There is much to be done in re-imagining our future and reinvigorating the institutions that will deliver it: Parliament, Prime Minister, Political parties and the Civil service.
Prime Ministers and Parliament
Since 1973, the British Prime Minister has, to an increasing degree, been either comforted or hemmed in by the apparatus of Europe. The deadening effect is the same: the buck doesn’t stop at Number 10.
Since joining the Common Market, no MP has entered Parliament where the pinnacle of their career is to be Prime Minister of an independent country. The exception is the new intake of 2017.
If we are unimpressed with the current Prime Minister’s attempts to ‘do’ Brexit, and confused as to who could replace her, we need to take a long term view.
We should reflect on the fact that Parliament has not been an incubating chamber for the sort of political leadership that a post-Brexit UK requires. Arguably, that is the point of Brexit and why the country voted for it.
Europhiles, like Ken Clarke, wanted to reduce the scale and scope of Westminster, from sovereign parliament to a Council Chamber. They achieved their goal.

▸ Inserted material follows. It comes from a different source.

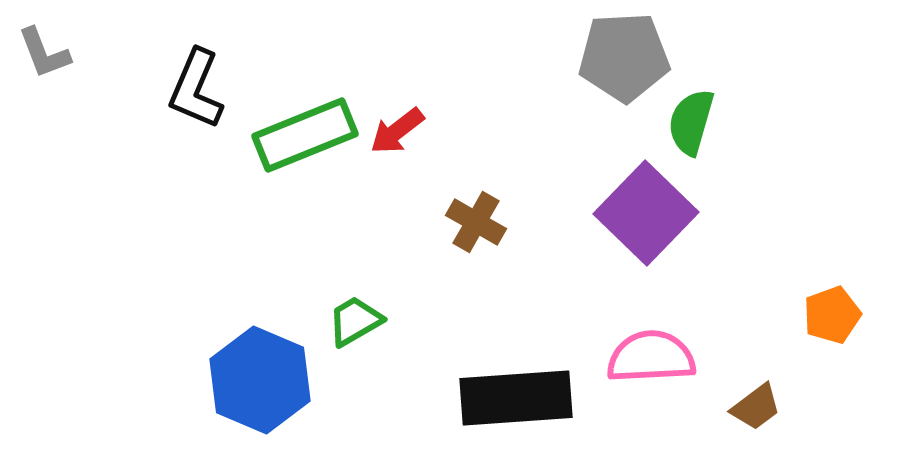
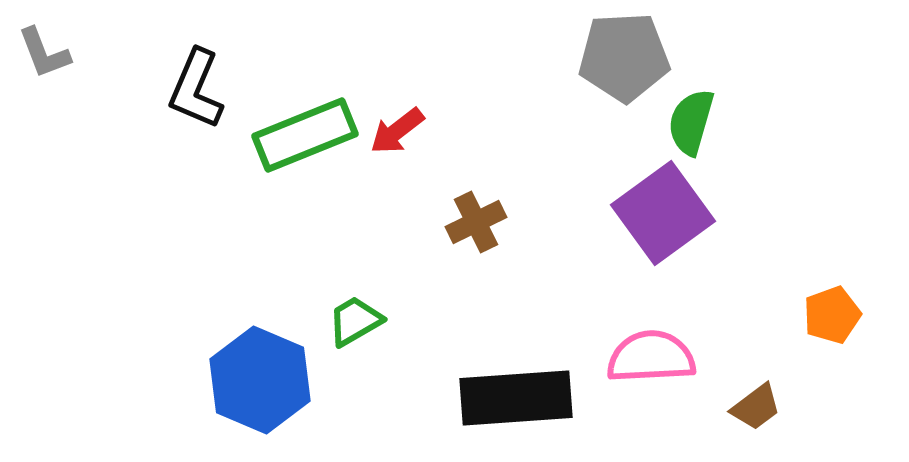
purple square: moved 17 px right; rotated 10 degrees clockwise
brown cross: rotated 34 degrees clockwise
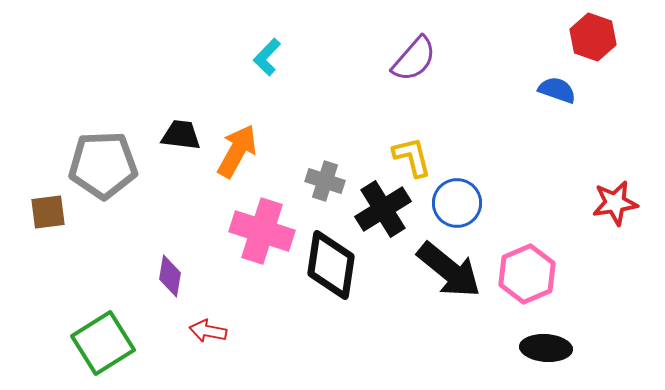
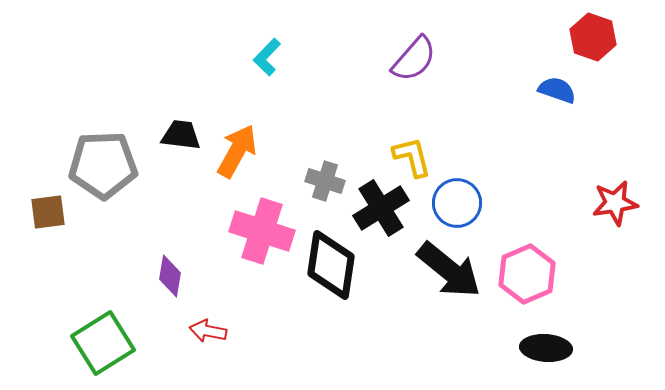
black cross: moved 2 px left, 1 px up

Now it is not just trade negotiators that don’t exist in the UK. Effective political leaders with an appetite and background in running a sovereign country are in short supply too.
Political parties
Pre-2016 we lived with a comfortable sense that all parties offered essentially the same thing but with a different logo.
During the referendum campaign, the curtains lifted to show a pro-EU establishment cutting across party lines. It was possible, at one’s most cynical, to imagine the party system a pantomime to preoccupy the electorate while successive governments got on with the task of ever increasing enmeshment with the EU. Fisheries, agriculture, financial regulation, immigration, supreme adjudication of court cases, are all competencies that have been handed over to Europe over time. (Incidentally, those that argue the handover of policy and legislation to Europe has been insignificant are also those that say the UK is so entrenched in the EU that leaving will be cataclysmic – it is either one or the other, but it cannot be both.)
But perhaps more importantly, a significant element of the Brexit shock was turnout among people who didn’t usually vote. The referendum offered a real choice to people about something that mattered where our party political system has left many disenfranchised through its irrelevance.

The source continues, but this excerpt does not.